Other works include Valeria Luiselli’s “Lost Children Archive,” which tells of young immigrants separated from their families, and Nicole Dennis-Benn’s “Patsy,” about a Jamaican woman’s discovery that the United States is nothing like what she had imagined.

“I think there’s been a real blossoming in novels about immigration,” says Barnes & Noble fiction buyer Sessalee Hensley, who cites works such as Jean Kwok’s “Searching for Sylvie Lee,” which is about a family of Chinese immigrants. “Publishers have really been making an effort to bring in a wider range of voices.”

Devi S. Laskar’s first novel, “The Atlas of Reds and Blues,” follows the disheartening experience of a woman — born in America to Bengali immigrants — as she moves her family to an Atlanta suburb. Laskar started work on the book before Trump was elected but says she found its narrative fit with the current time.

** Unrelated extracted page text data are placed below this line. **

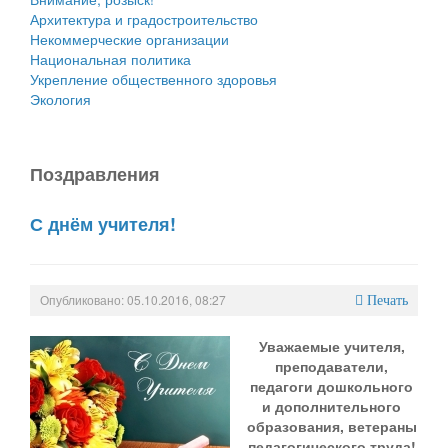
Архитектура и градостроительство
Некоммерческие организации
Национальная политика
Укрепление общественного здоровья
Экология
Поздравления
С днём учителя!
Опубликовано: 05.10.2016, 08:27
Печать
Уважаемые учителя,
преподаватели,
педагоги дошкольного
и дополнительного
образования, ветераны
педагогического труда!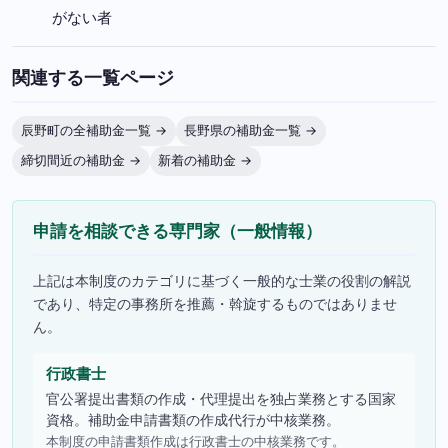
がない者
関連する一覧ページ
辰野町の全補助金一覧 →
長野県の補助金一覧 →
締切間近の補助金 →
新着の補助金 →
申請を相談できる専門家（一般情報）
上記は本制度のカテゴリに基づく一般的な士業の役割の解説
であり、特定の事務所を推薦・斡旋するものではありませ
ん。
行政書士
官公署提出書類の作成・代理提出を独占業務とする国家
資格。補助金申請書類の作成代行が中核業務。
本制度の申請書類作成は行政書士の中核業務です。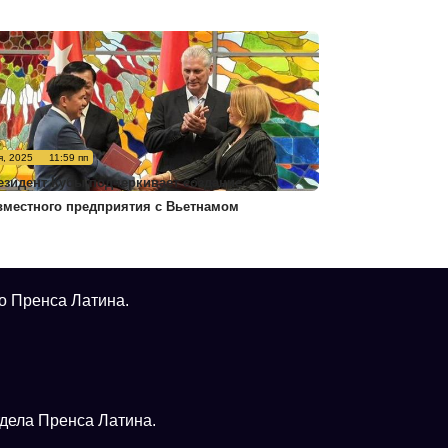
я, 2025
11:59 пп
езидент Кубы подчеркивает создание
вместного предприятия с Вьетнамом
о Пренса Латина.
тдела Пренса Латина.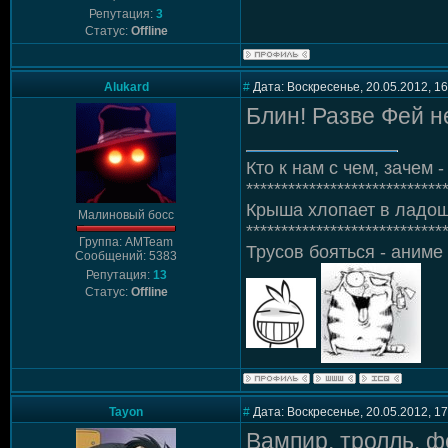
Репутация:
3
Статус:
Offline
Alukard
#
Дата: Воскресенье, 20.05.2012, 1
Блин! Разве Фей 
Кто к нам с чем, зачем - 
****************************
Крыша хлопает в ладош
Малиновый босс
****************************
Группа: AMTeam
Трусов бояться - аниме 
Сообщений: 5383
Репутация:
13
Статус:
Offline
Tayon
#
Дата: Воскресенье, 20.05.2012, 1
Вампир, тролль, ф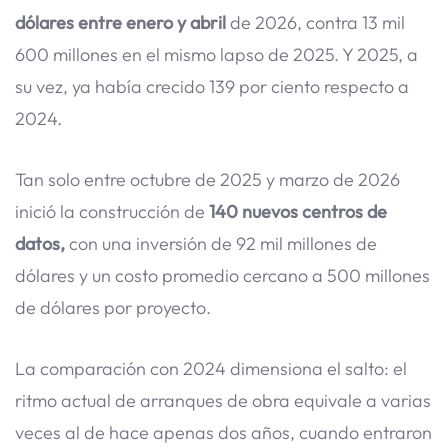
dólares entre enero y abril
de 2026, contra 13 mil
600 millones en el mismo lapso de 2025. Y 2025, a
su vez, ya había crecido 139 por ciento respecto a
2024.
Tan solo entre octubre de 2025 y marzo de 2026
inició la construcción de
140 nuevos centros de
datos,
con una inversión de 92 mil millones de
dólares y un costo promedio cercano a 500 millones
de dólares por proyecto.
La comparación con 2024 dimensiona el salto: el
ritmo actual de arranques de obra equivale a varias
veces al de hace apenas dos años, cuando entraron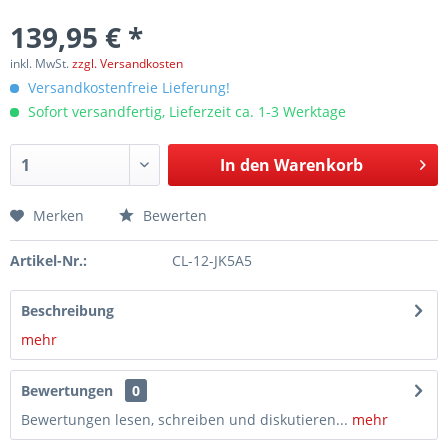
139,95 € *
inkl. MwSt.
zzgl. Versandkosten
Versandkostenfreie Lieferung!
Sofort versandfertig, Lieferzeit ca. 1-3 Werktage
In den
Warenkorb
Merken
Bewerten
Artikel-Nr.:
CL-12-JK5A5
Beschreibung
mehr
Bewertungen
0
Bewertungen lesen, schreiben und diskutieren...
mehr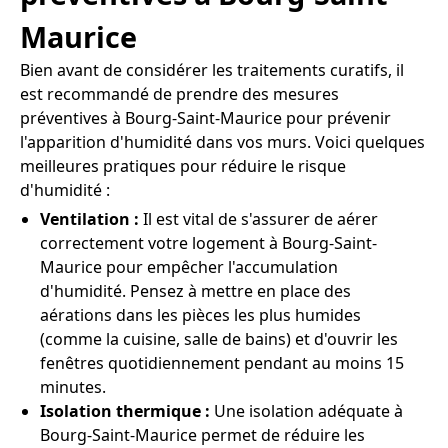
Maurice
Bien avant de considérer les traitements curatifs, il
est recommandé de prendre des mesures
préventives à Bourg-Saint-Maurice pour prévenir
l'apparition d'humidité dans vos murs. Voici quelques
meilleures pratiques pour réduire le risque
d'humidité :
Ventilation :
Il est vital de s'assurer de aérer
correctement votre logement à Bourg-Saint-
Maurice pour empêcher l'accumulation
d'humidité. Pensez à mettre en place des
aérations dans les pièces les plus humides
(comme la cuisine, salle de bains) et d'ouvrir les
fenêtres quotidiennement pendant au moins 15
minutes.
Isolation thermique :
Une isolation adéquate à
Bourg-Saint-Maurice permet de réduire les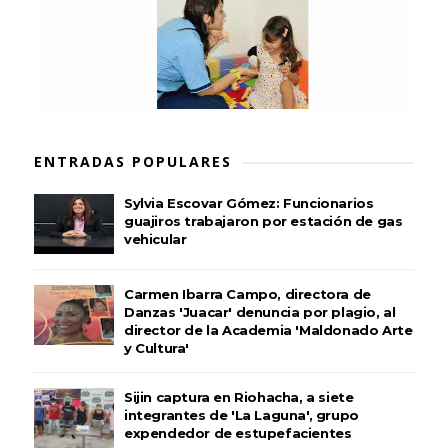
ENTRADAS POPULARES
Sylvia Escovar Gómez: Funcionarios
guajiros trabajaron por estación de gas
vehicular
Carmen Ibarra Campo, directora de
Danzas 'Juacar' denuncia por plagio, al
director de la Academia 'Maldonado Arte
y Cultura'
Sijin captura en Riohacha, a siete
integrantes de 'La Laguna', grupo
expendedor de estupefacientes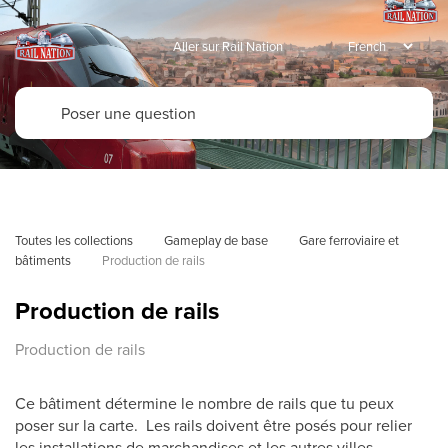
Aller sur Rail Nation
Toutes les collections
Gameplay de base
Gare ferroviaire et 
bâtiments
Production de rails
Production de rails
Production de rails
Ce bâtiment détermine le nombre de rails que tu peux
poser sur la carte. Les rails doivent être posés pour relier
les installations de marchandises et les autres villes.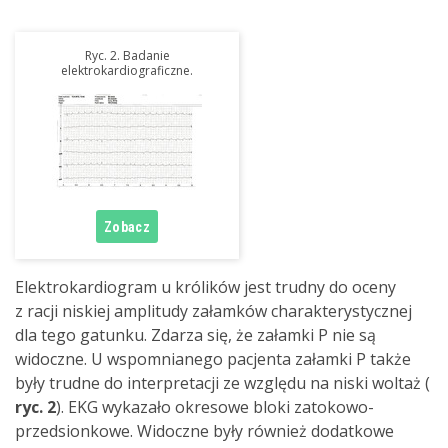
Ryc. 2. Badanie
elektrokardiograficzne.
Elektrokardiogram u królików jest trudny do oceny
z racji niskiej amplitudy załamków charakterystycznej
dla tego gatunku. Zdarza się, że załamki P nie są
widoczne. U wspomnianego pacjenta załamki P także
były trudne do interpretacji ze względu na niski woltaż (
ryc. 2
). EKG wykazało okresowe bloki zatokowo-
przedsionkowe. Widoczne były również dodatkowe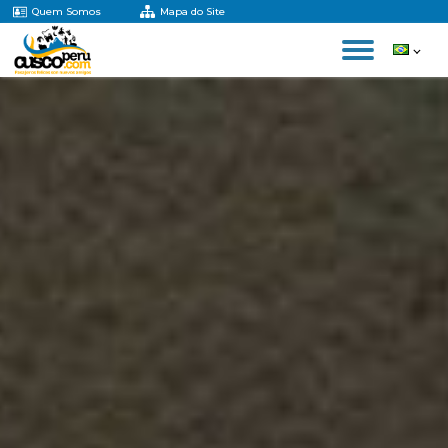
Quem Somos
Mapa do Site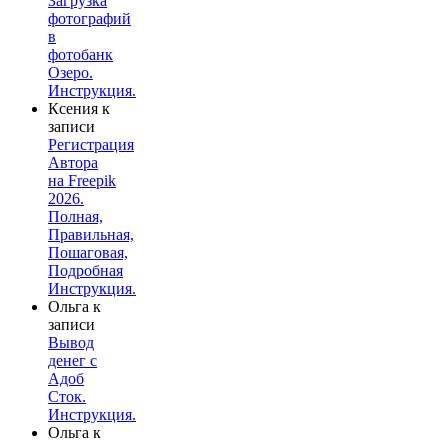
Загрузка
фотографий
в
фотобанк
Озеро.
Инструкция.
Ксения
к
записи
Регистрация
Автора
на Freepik
2026.
Полная,
Правильная,
Пошаговая,
Подробная
Инструкция.
Ольга
к
записи
Вывод
денег с
Адоб
Сток.
Инструкция.
Ольга
к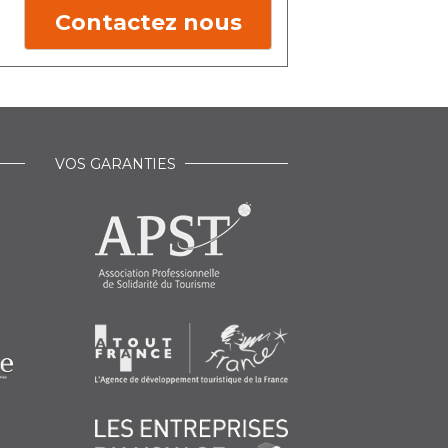
Contactez nous
VOS GARANTIES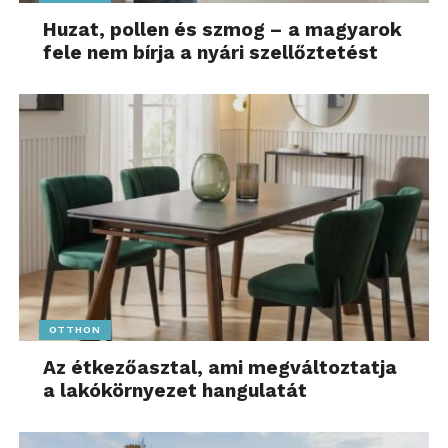
Huzat, pollen és szmog – a magyarok
fele nem bírja a nyári szellőztetést
OTTHON
Az étkezőasztal, ami megváltoztatja
a lakókörnyezet hangulatát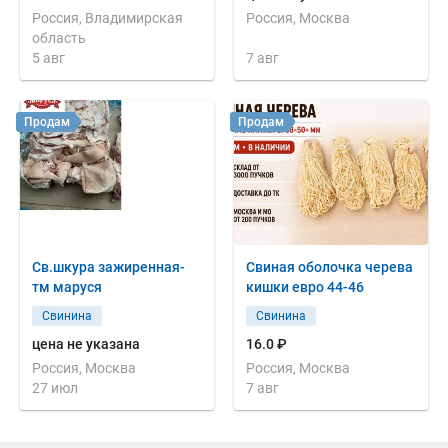
Россия, Владимирская
Россия, Москва
область
5 авг
7 авг
Продам
Продам
Св.шкура зажиренная-
Свиная оболочка черева
тм маруся
кишки евро 44-46
Свинина
Свинина
цена не указана
16.0 ₽
Россия, Москва
Россия, Москва
27 июл
7 авг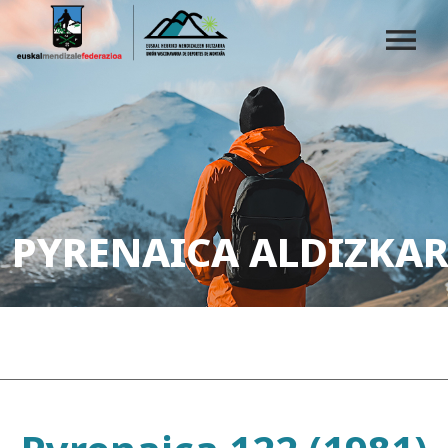
PYRENAICA ALDIZKAR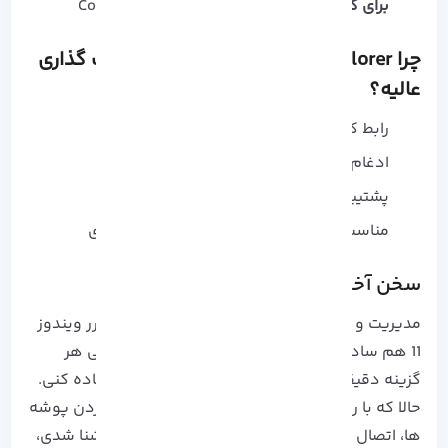
برای کاهش فاصله بین آیتم‌ ها
: Compact View
چرا File Explorer برای مدیریت و اشتراک‌ گذاری
عالیه؟
رابط کاربری ساده و سریع
ادغام کامل با OneDrive
پشتیبانی همزمان از شبکه محلی و Cloud
مناسب برای کاربران خانگی و محیط‌ های اداری
سخن آخر
مدیریت و اشتراک گذاری فایل ها در فایل اکسپلورر ویندوز
11 هم ساده‌ ست و هم کاربردی. فقط کافیه بدونی هر
گزینه دقیقاً به چه درد میخوره و چطور ازش استفاده کنی.
حالا که با روش‌ های مختلف اشتراک‌ گذاری، پین کردن پوشه‌
ها، اتصال به OneDrive و حتی Nearby Sharing آشنا شدی،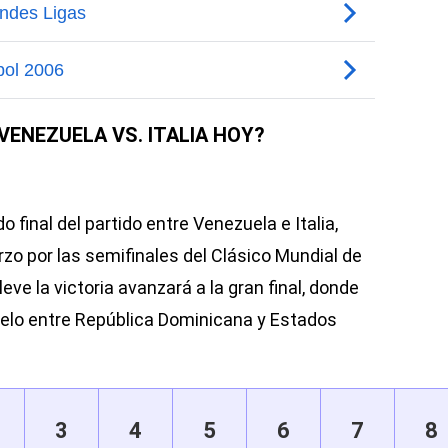
VENEZUELA VS. ITALIA HOY?
 final del partido entre Venezuela e Italia,
zo por las semifinales del Clásico Mundial de
leve la victoria avanzará a la gran final, donde
uelo entre República Dominicana y Estados
3
4
5
6
7
8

“We are all experiencing the current administration together,” Laskar says. “This story ends in 2010, but I feel like the seeds of what is happening started way back when.”

Angie Kim began her first novel, “Miracle Creek,” several years ago. But as she finished the final draft of her story about a Korean immigrant family at the center of a Virginia murder case, Trump had been elected. Kim began adding, though not consciously at the time, material on immigration.

“At first, I was writing about language and the frustrations for people who think of themselves as smart and knowledgeable but find themselves in a place where they don’t speak the language, and they feel like a child again,” she says. “But when I write some new scenes, in January and February of 2017, they were all centered around racism.”

Lalami has written four novels, including the Pulitzer Prize finalist “The Moor’s Account,” that draw on her native Morocco. In “The Other Americans,” she writes of a Moroccan immigrant’s suspicious death on a California road. She started the book in 2014 in response to a health scare involving her father and to a recent wave of hate crimes against Muslims.

“A lot of people are interested in immigration because of Trump,” says Lalami, a creative writing professor at University of California at Riverside. “He has brought a sense of urgency. But, as far as I’m concerned, the story would have been the same, although readers might find it more timely.”

As several authors note, their stories seem contemporary because the issues raised by the president’s stance have been around for much of the country’s past, whether the internment of Japanese-Americans during World War II or the Chinese Exclusion Act of 1882 or the racist Immigration Act of 1924.

“All of American history leads up to what’s happening now,” Ahmed says.

Luiselli, a native of Mexico City, has written fiction and nonfiction. She spoke with children facing deportation for the 2017 publication “Tell Me How It Ends: An Essay in 40 Questions.” She began her novel in 2014, “long before Trump was part of this panorama.”

“Thousands of children had arrived alone and undocumented at the border, fleeing gang violence and other circumstances of unspeakable violence and abuse. The Obama administration was not particularly humane in their treatment of undocumented minors,” according to Luiselli, adding that she didn’t need to make any major revisions once Trump took office.

“The thing is, the crisis was already there by then.”